> [Problem to solve]
Reproduce the listing that follows in full. Omit its images.

> [Working data]
^^^^^^^^

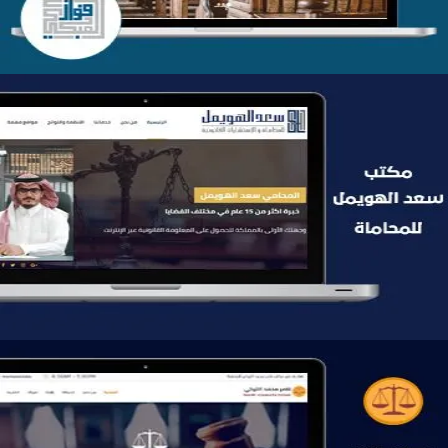
موقع سعد الهويمل للمحاماة
التفاصيل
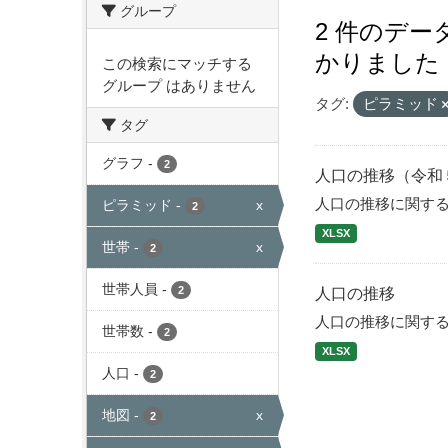
グループ
2 件のデ
かりました
この検索にマッチする
グループ はありません
タグ:
ピラミッド
タグ
グラフ
-
2
人口の推移（令和
人口の推移に関す
ピラミッド
-
x
2
XLSX
世帯
-
x
2
世帯人員
-
2
人口の推移
人口の推移に関す
世帯数
-
2
XLSX
人口
-
2
地図
-
x
2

^^^^^^^^

> [Answer space]
موقع سعد الهويمل للمحاماة
التفاصيل
グループ
2 件のデ
かりました
この検索にマッチする
グループ はありません
タグ:
ピラミッド
タグ
グラフ
-
2
人口の推移（令和
人口の推移に関す
ピラミッド
-
x
2
XLSX
世帯
-
x
2
世帯人員
-
2
人口の推移
人口の推移に関す
世帯数
-
2
XLSX
人口
-
2
地図
-
x
2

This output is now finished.